We all want clean and healthy drinking water in our homes, but there is so much information about various water filters and softeners (not to mention scores of articles about contaminants and chemicals) out there that it’s hard to know where to start.
Moreover, if you live in a city with hard water issues, you’ll probably need both a water softener and a water filter combined.
Water Softener vs. Water Filtration System: What's the Difference?
A water filter is designed to remove unwanted compounds from your drinking water, like sediment, dirt, sand, and other particles. A high-quality home water filtration system will also remove fluoride, pesticides, iron, chlorine, and sulfur. Different water filters are designed to remove different contaminants.
Carbon filters are designed to reduce chlorine, odors, unpleasant tastes and colors, and volatile organic compounds in water. It’s a good idea to get your water tested before choosing between the many filtration systems on the market, to ensure that you are targeting the right compounds.
Water softening systems, on the other hand, are designed to soften hard water. Hard water is water that has a high mineral content because it has been percolated through mineral deposits like limestone, chalk, or gypsum. These deposits release calcium and magnesium minerals, bicarbonates, and sulfates into the water supply.
Water softeners are essentially water filters that will remove sodium ions and other minerals from the water. In other words, all water softeners are water filters, but not all water filtration systems are water softeners.
Water Softener vs. Whole House Filter
You can also choose between a water softener vs. a whole-house drinking water filtration system. Most people elect to install a small reverse osmosis system in their kitchen rather than every faucet in the house.
A whole home filtration system is installed at the point of entry, which means that all of your faucets will produce water that is free from the contaminants targeted by that filter.
Just like you would do above, you should only decide whether or need a water filter or a water softener by testing your water. If you have both contaminants and a hard water problem, you may need both.
Identifying Whether You Need a Water Filter vs. Water Softener
If you find that your household struggles with dry skin and mild limescale buildup, a simple salt-free water softener will suffice.
- If the water from your faucets is cloudy and impure, you need to look at water filters.
- If your water has a strange rotten egg odor or rust stains, you should look into iron water filtration systems.
- If your water contains chlorine, chloroform, or chloramines, or if your faucets produce chemical odors, you should buy an activated carbon filtration system.

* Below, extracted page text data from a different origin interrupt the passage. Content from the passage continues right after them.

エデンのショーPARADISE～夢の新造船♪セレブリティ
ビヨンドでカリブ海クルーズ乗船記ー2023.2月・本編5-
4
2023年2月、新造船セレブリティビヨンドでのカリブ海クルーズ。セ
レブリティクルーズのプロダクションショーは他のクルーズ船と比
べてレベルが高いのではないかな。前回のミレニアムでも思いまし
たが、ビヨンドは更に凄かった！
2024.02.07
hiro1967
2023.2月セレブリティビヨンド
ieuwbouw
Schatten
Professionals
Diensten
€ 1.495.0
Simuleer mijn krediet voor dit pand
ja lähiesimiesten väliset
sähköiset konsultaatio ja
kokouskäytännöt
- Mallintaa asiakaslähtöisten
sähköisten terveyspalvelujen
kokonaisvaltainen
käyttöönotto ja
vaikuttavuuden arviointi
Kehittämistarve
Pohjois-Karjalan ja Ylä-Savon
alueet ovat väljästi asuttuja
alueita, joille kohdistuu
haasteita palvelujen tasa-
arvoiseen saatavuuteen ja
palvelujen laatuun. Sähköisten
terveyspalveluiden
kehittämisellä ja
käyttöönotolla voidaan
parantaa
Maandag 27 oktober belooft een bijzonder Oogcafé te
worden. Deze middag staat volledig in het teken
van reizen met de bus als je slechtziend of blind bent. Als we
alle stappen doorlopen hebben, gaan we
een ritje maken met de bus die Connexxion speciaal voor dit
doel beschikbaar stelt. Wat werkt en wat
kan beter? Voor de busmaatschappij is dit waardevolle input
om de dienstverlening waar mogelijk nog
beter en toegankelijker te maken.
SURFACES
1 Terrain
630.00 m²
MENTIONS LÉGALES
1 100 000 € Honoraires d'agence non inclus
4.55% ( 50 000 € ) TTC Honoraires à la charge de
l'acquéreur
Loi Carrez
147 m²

- If your water contains toxins and organic compounds, you will need a reverse osmosis system.
Do You Need Both?
A whole-house filter is designed to filter all of the water in the house, but it won’t necessarily have water-softening properties.
If the water in your home contains a lot of minerals, you should buy a whole-house filtration system that also works as a water-softening filter in order to remove the calcium and magnesium that leads to hard water and unwanted contaminants.
Similarly, if you’ve already bought a water softener system, but your water contains protozoa, bacteria, and viruses, you should look at whole-house water filters that will target biological contaminants. (An ion exchange house water filter usually won’t suffice).
If you don’t want to buy a water softener but still need to get rid of the scale buildup in the water, you should look at salt-free water conditioners. It’s an alternative to water softener systems that can help improve the quality and safety of your drinking water.
Unlike salt-based water softening systems, it doesn’t remove minerals chemically or put salt waste into your water. These conditioners come with scale control media technology that will reduce harsh buildup in your pipes naturally, without salt or chemicals.
Remember that a water softener can protect your water system from hard water scale and buildup, but only a premium quality water filter will purify your water. If you have additional problems, especially ones that could lead to health problems (bacteria, chlorination, iron staining), you should invest in a whole-house water filter that can address all of your concerns.
If you buy a quality house filter that works efficiently, there’s no need to invest in both a house water filter or a softener. It will provide clean drinking water for your household and protect your family from hazardous chemicals and contaminants.
How Do You Determine Which Contaminants Are in Your Water?
If you want to choose the best water filter or water softener for your home, you need to know which harmful contaminants might be present in your home. If your water comes from a private source, e.g., a well on your property, it needs to be tested by a professional.
If your water comes from the city, the water is regularly tested by the utility company, and you can acquire a report that lists all of the contaminants found in your city’s water.
These reports are called Consumer Confidence Reports or CCRs and provide information on your local drinking water quality. Reports can be sent via email or found online.
Private wells aren’t regulated by the Environmental Protection Agency, so there is no requirement for annual reporting. This does mean that you should do your own testing. Water quality can change at any time.
Bear in mind that there are safe drinking water standards in place for municipal water supplies that limit the type and amount of contaminants allowed in your drinking water, but that doesn’t mean there isn’t junk in there that you may not want to drink.
A lot of tap water in the US contains bacteria, lead, prescription drugs, and even hormones. Read your CCRs to find out whether there’s anything in your water you don’t want to consume.
Now you know the difference between a whole house water filter, a simple water filter, or a water softener. If you are in doubt about which system you need, speak to a professional to help you decide.